Abstract

abstract:

Lorraine Hansberry was placed under surveillance by the Federal Bureau of Investigation prior to A Raisin in the Sun’s Broadway debut in 1959. Totalling over a thousand pages of memos, reports, and letters of investigative analysis, Hansberry’s FBI file reveals that the bureau tracked her play for Communist sympathies but also, and more surprisingly, collected interviews in which she insisted that her occupation was not playwright but housewife. This essay returns to A Raisin in the Sun, which has often been seen to uphold conservative gender ideologies of the Cold War era, to explore how Hansberry depicted radical counter-surveillance against the state through housewife characters. While historians have discussed how Black domestic workers employed in white homes became politically involved, little has been done to document how Black women countered surveillance to protect their families in their own homes.

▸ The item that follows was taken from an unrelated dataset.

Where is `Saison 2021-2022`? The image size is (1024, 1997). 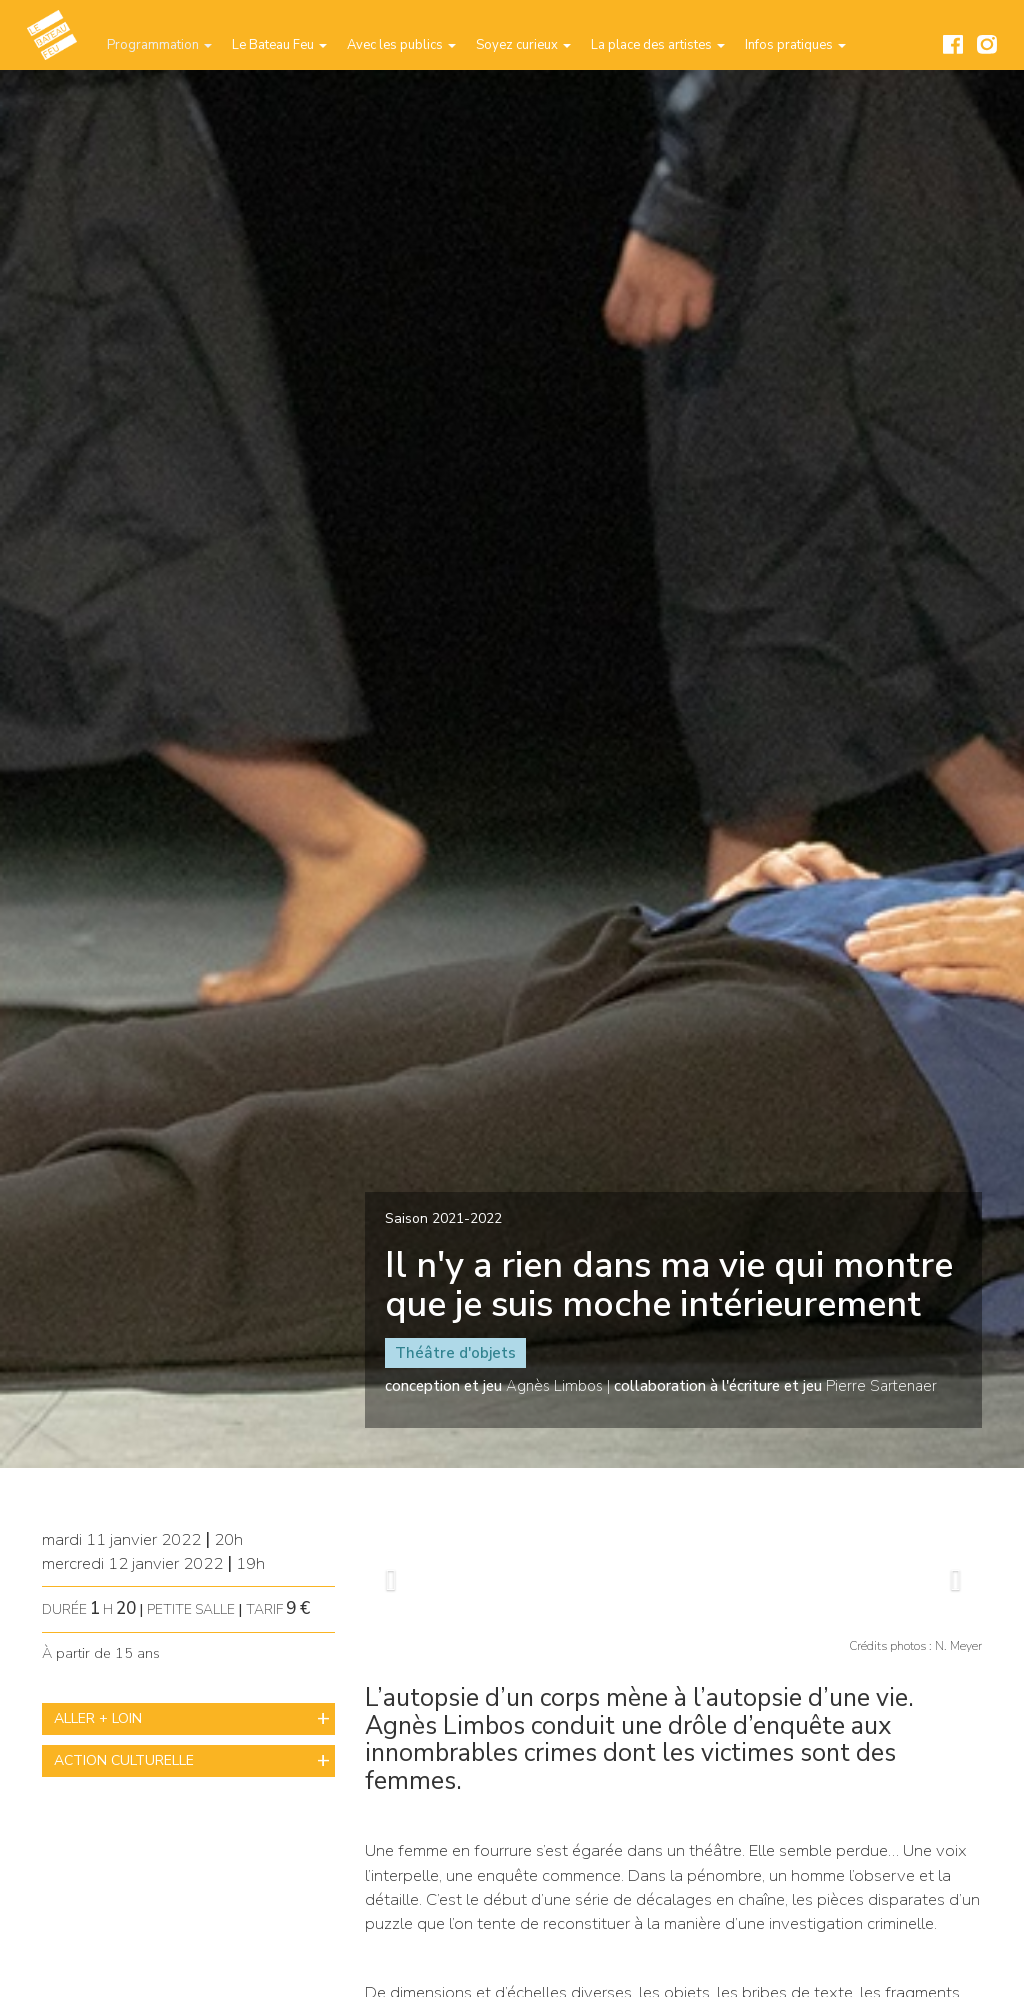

Drawing from evidence found in Hansberry’s archive at the Schomburg Center, this article contextualizes A Raisin in the Sun among her unpublished writings and the play’s manuscript drafts to argue that Hansberry deliberately subverted discourses that viewed surveillance as a practice primarily affecting individuals and families within isolated domestic environments. I show that Hansberry turned to drama to portray surveillance as a communal experience, thereby shifting narratives of surveillance from those found within earlier twentieth-century fiction depicting lone male protagonists on the run from state oversight to a dramatic oral mode that insists on communal experience through direct communication between performers and audience.